Several panelists admitted tenure has weaknesses, chiefly that some individuals use it as a shield to perform below their abilities, yet those arguing for tenure said forms of evaluation and discipline can be brought to bear in most instances and they questioned if it was reasonable to discard an entire system because of flaws that individually might be remedied.

"Perhaps another system of hiring, evaluating and firing faculty could be devised, but the goal of such a system -- protecting the integrity of products of the university: education, scholarship, service -- would have to be the same, so why throw out what we have and start over? If there are improvements needed, why don't we just do that," asked Marie Ventrice, associate dean of the College of Engineering.

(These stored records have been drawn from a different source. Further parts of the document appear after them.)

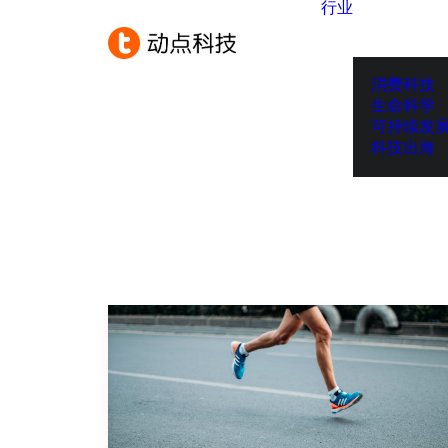
行业
消费科技
生命科学
可持续发
科技出海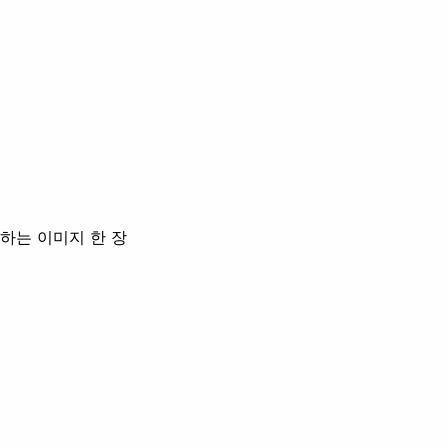
원하는 이미지 한 장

"The process we have now prevents inappropriate people from becoming long-term or tenured faculty members," Ventrice said. "Administrators, politicians and donors have a difficult time railroading their favorites into position. It allows those tenured faculty who develop problems to be helped or if this fails to be terminated. It facilitates responsible academic freedom and enhances the possibility that students will attain a good education. It hinders people (administrators, politicians, whomever) from forcing faculty to give specially selected students better grades than they deserve. It prevents faculty from being fired if they teach evolution in a politically incorrect manner.

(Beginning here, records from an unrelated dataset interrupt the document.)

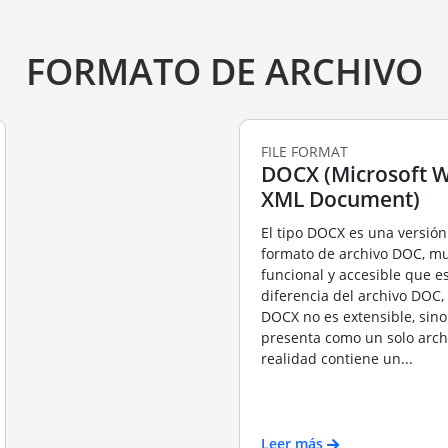
FORMATO DE ARCHIVO
FILE FORMAT
DOCX (Microsoft 
XML Document)
El tipo DOCX es una versió
formato de archivo DOC, m
funcional y accesible que es
diferencia del archivo DOC,
DOCX no es extensible, sino
presenta como un solo arc
realidad contiene un...
Leer más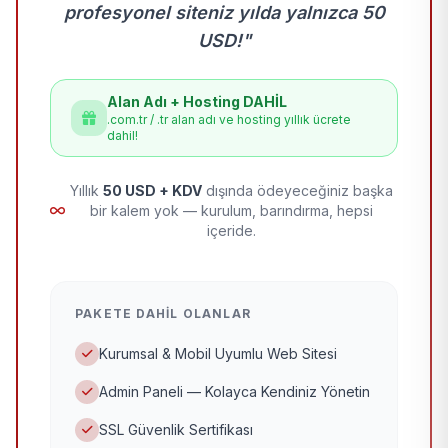
profesyonel siteniz yılda yalnızca 50
USD!"
Alan Adı + Hosting DAHİL
.com.tr / .tr alan adı ve hosting yıllık ücrete
dahil!
Yıllık
50 USD + KDV
dışında ödeyeceğiniz başka
bir kalem yok — kurulum, barındırma, hepsi
içeride.
PAKETE DAHIL OLANLAR
Kurumsal & Mobil Uyumlu Web Sitesi
Admin Paneli — Kolayca Kendiniz Yönetin
SSL Güvenlik Sertifikası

"There are people who think of tenure as some sort of complicated hiring process that results in a guaranteed lifetime job," she added. "This, from my perspective, simply does not characterize what tenure is all about. Tenure is a process that ensures to the maximum extent possible protection of the integrity of the products of the university.... The tenure system has resulted in the United States having an exceptional system of colleges and universities, a system admired throughout the world. We need to think carefully before taking action. We must not kill the system that has been so successful at educating so many people from so many diverse backgrounds so well."

Critical to Open Dialogue

Jack Armistead, dean of Tennessee Tech's College of Arts and Sciences, offered a summary of what tenure is not, stressing the system is not a means of encouraging stagnation, guaranteeing overall job security or avoiding evaluation nor is it a license to push agendas or misrepresent theories. Instead, "it protects freedom of inquiry and discussion in university research and in a college-level dialogue that goes on between teachers and students. And experiences show that such protection is still needed. This dialogue between teachers and students has to remain open, has to remain unfettered if we are to develop the kind of leadership, the kind of citizenship that we actually have to have in this democracy."

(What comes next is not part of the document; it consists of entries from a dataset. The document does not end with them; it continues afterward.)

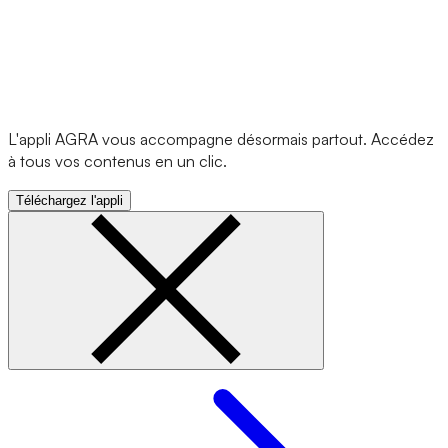
L'appli AGRA vous accompagne désormais partout. Accédez
à tous vos contenus en un clic.
Téléchargez l'appli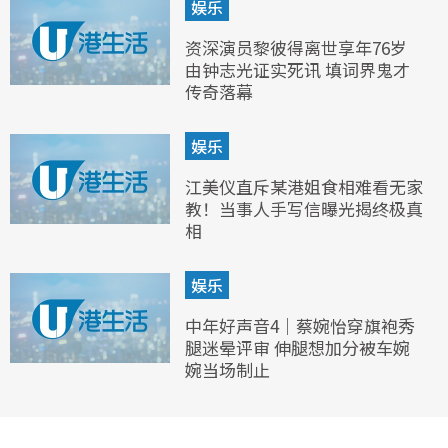
娱乐
资深演员黎彼得离世享年76岁
由钟志光证实死讯 填词界鬼才
传奇落幕
娱乐
江美仪直斥某港姐食相难看无家
教！当事人手写信曝光揭终极真
相
娱乐
中年好声音4｜蔡婉怡穿旗袍秀
腿迷晕评审 伸腿想加分被车婉
婉当场制止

Henry, who stressed the views he expressed in the forum are his own and do not represent the Tennessee Board of Regents, has joined with several other regent members to ask TBR Chancellor Charles Smith to review how tenure is used in the state university and community college system, which the TBR oversees. The system consists of six universities, 14 community colleges and 26 area technology centers that stretch across Tennessee. Slightly more than 2,871 faculty in the system, 68 percent of the 4,168 educators eligible for it, hold tenure.

Tenure is endorsed by more than 158 academic organizations and used at most U.S. universities. The system has come under increased scrutiny and debate in many states as publicly-funded universities and colleges have dealt with funding reductions, challenges of funding models and demands for greater accountability and control. According to the American Association of University Professors (AAUP), at least two dozen state legislatures have recently delved into issues related to tenure.

Wednesday's colloquium at Tennessee Tech was presented by the university's Committee for Instructional Improvement and Faculty Development and its chapter of the AAUP.